Ideological in character, self-righteous by its nature, it is relentless and almost certain to set up very many vulnerable young people for failure.
In announcing the draconian cuts to welfare for people under 30 in his federal budget speech, Joe Hockey emphasised the link between ‘earning and learning’ as an eligibility requirement for those benefits that will still be available to young people.
Yet it is in the field of education that the federal government is spectacularly failing many.
The budget puts the final nail in the coffin of any semblance of the Gonski reforms, cutting two-thirds of the funding allocated even by the limited version of Gonski adopted by Labor, ensuring that inequities between educational sectors will persist and that the gap between the privileged and the disadvantaged will continue to grow.
The Coalition position is buoyed by an increasingly popular conservative fantasy that improving the funding of public education is not central to improving educational outcomes and equity.
Strangely, this has never been an argument that it has applied to the non-government school sector, which it has proactively supported since the early years of the Howard government in a deliberate policy of expanding non-government school enrolments and increasing educational segregation.
In his recent speech at Melbourne University, David Gonski disparaged this notion, noting that overall increases to educational funding have not gone where they have been needed.
“I cannot easily forget the differences I saw in the schools I visited. To say that many of the schools in the state systems need further assistance both in money and tender loving care is to me an understatement,” Gonski said.
Data from the PISA testing regime indicates that there is no difference between public and non-government Australian schools once socio-economic factors have been taken into account. http://www.acer.edu.au/ozpisa/pisa2012
Yet only the public education system takes in all comers regardless of background or ability to pay, and it is the public education system which truly does the bulk of the work in addressing the needs of the disadvantaged.
The actions needed to support such students are no mystery and have always been known to schools; properly resourced and targeted literacy and numeracy programs, the addressing of individual student needs through a range of resourced support measures.
The issue has never been establishing the means or pedagogies to tackle educational disadvantage, nor has it been the quality of teaching.
The issue of educational equity in Australia has always been the reluctance of governments to fund public education fairly and recognise that students in the public sector have the same fundamental right to educational resourcing as anyone else.
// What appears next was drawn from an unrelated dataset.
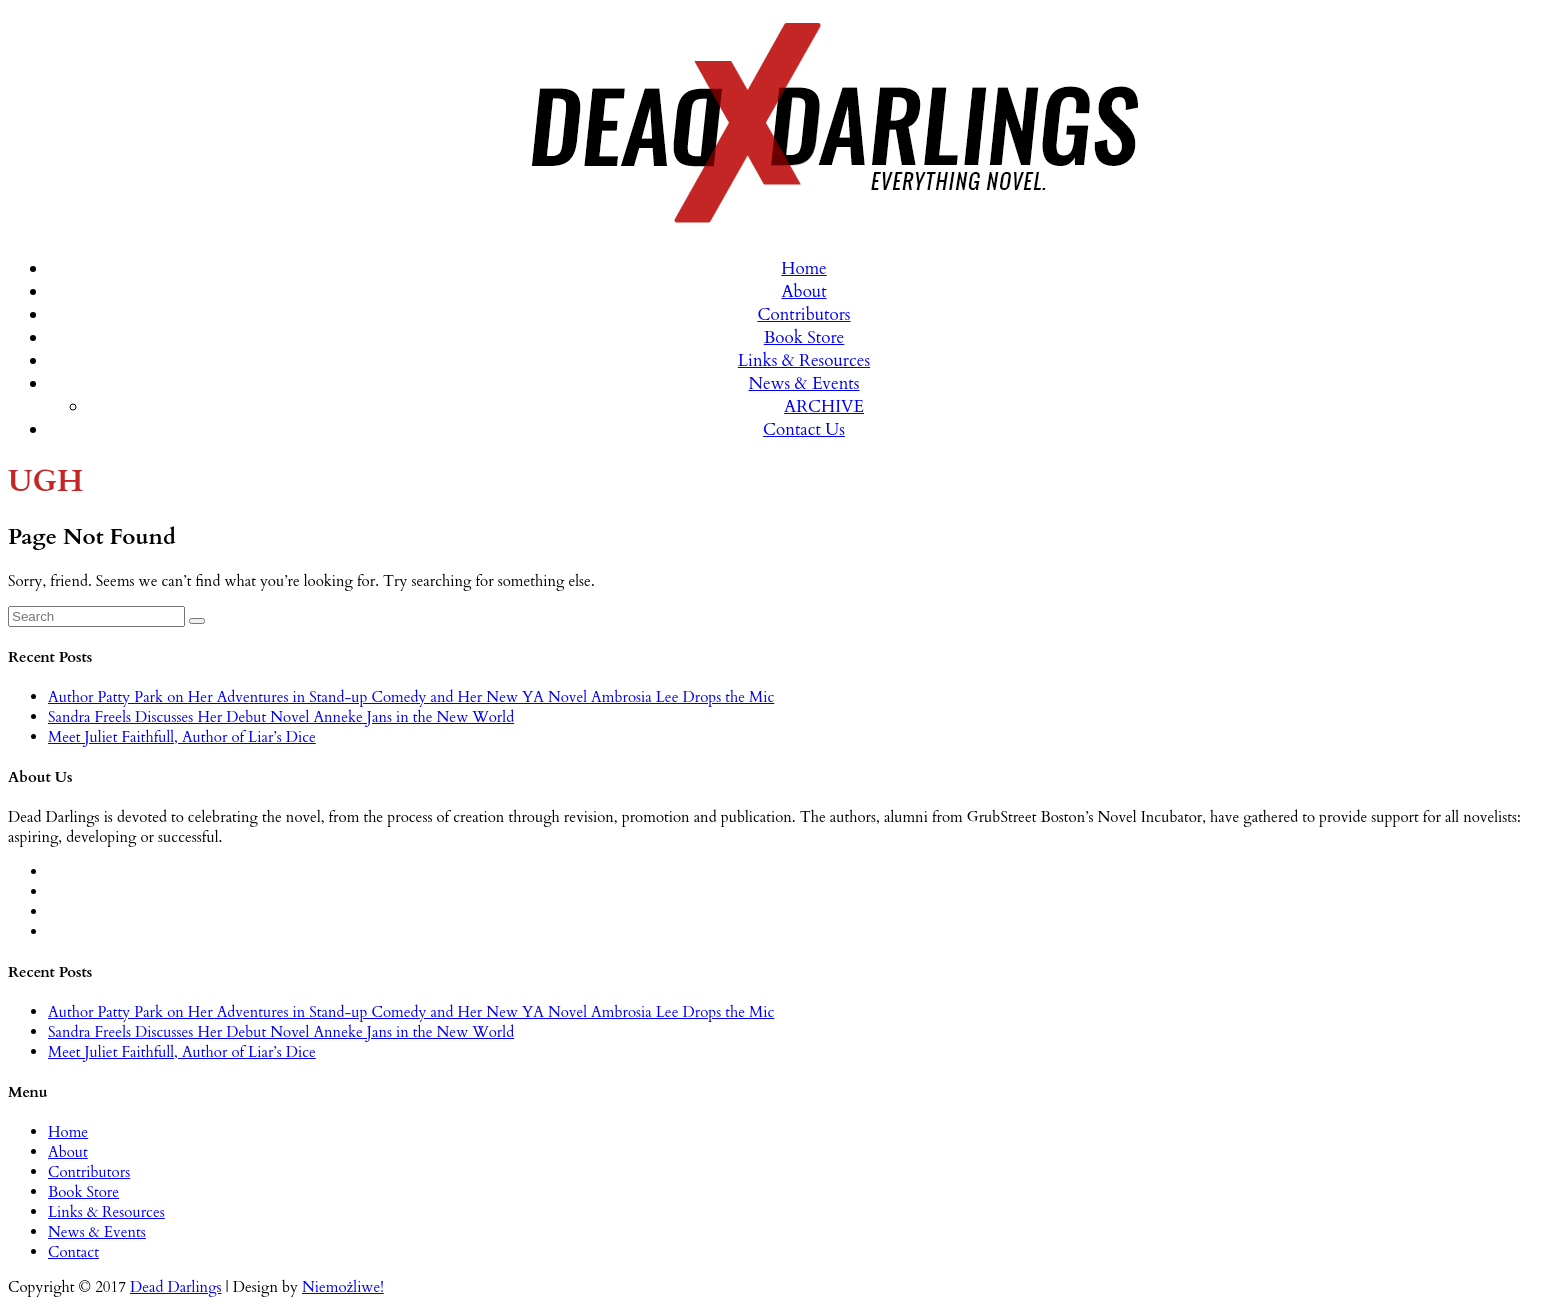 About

Inequity is increasingly compounded when disadvantaged students finish school.
TAFE courses have been cut in many states and territories, and eligibility requirements made more restrictive.
Increased university fees and HECS costs will create yet another hurdle for those who have reached the same academic standards as their better off peers under more difficult circumstances, and no scholarship scheme will equitably alleviate this.
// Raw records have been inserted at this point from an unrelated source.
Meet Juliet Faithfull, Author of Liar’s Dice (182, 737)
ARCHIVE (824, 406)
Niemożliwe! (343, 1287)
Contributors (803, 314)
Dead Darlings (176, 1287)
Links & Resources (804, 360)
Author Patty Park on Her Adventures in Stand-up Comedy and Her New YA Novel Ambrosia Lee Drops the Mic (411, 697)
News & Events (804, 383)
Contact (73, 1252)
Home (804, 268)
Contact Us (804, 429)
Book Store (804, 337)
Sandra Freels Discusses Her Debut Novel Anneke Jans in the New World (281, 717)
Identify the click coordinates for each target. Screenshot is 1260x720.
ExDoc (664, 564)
Having denied disadvantaged young people the benefits of an adequately resourced education, the federal government compounds the insult by imposing restrictive educational requirements as a condition of Newstart.
Yet as any educator knows, education is most effective when the choice to take it up is made by the participant.
A mandated but limited educational requirement will restrict more than support, and the blithe but ill-informed manner in which it has been emphasised displays a deeply-rooted attitude of paternalistic contempt towards the disadvantaged.
A realistic educational path which will benefit individuals and society in the long-term has to be one that they have ultimately chosen themselves, that they are committed to and that they have a sense of empowerment in taking.
Such opportunities increasingly denied underprivileged young people.
We do not know the ultimate price of denying young people financial support for six full months, but for some it will surely be dire.
Those who go through state care, young newly arrived refugees, those from low-income backgrounds or with difficult family circumstances will be particularly vulnerable.
These measures will make already difficult lives more difficult, already restricted options even more restrictive, forcing blameless but vulnerable young people into extreme choices, some of which will undoubtedly destroy lives.
In his address to the National Press Club the day after the budget, Joe Hockey declared the changes to be about, “the values that we impart… the aspirations we have…”. http://www.liberal.org.au/latest-news/2014/05/14/treasurer-address-national-press-club
He is right. Despite the incessant moaning of the privileged, Australia is one of the wealthiest societies in the world.
The young lives that will be damaged through this proliferation of attacks on the already very difficult situation of disadvantaged young people will reflect very badly upon us.
* Peter Job teaches English and Humanities at a Victorian government secondary school. He has a Master of Education from Monash University.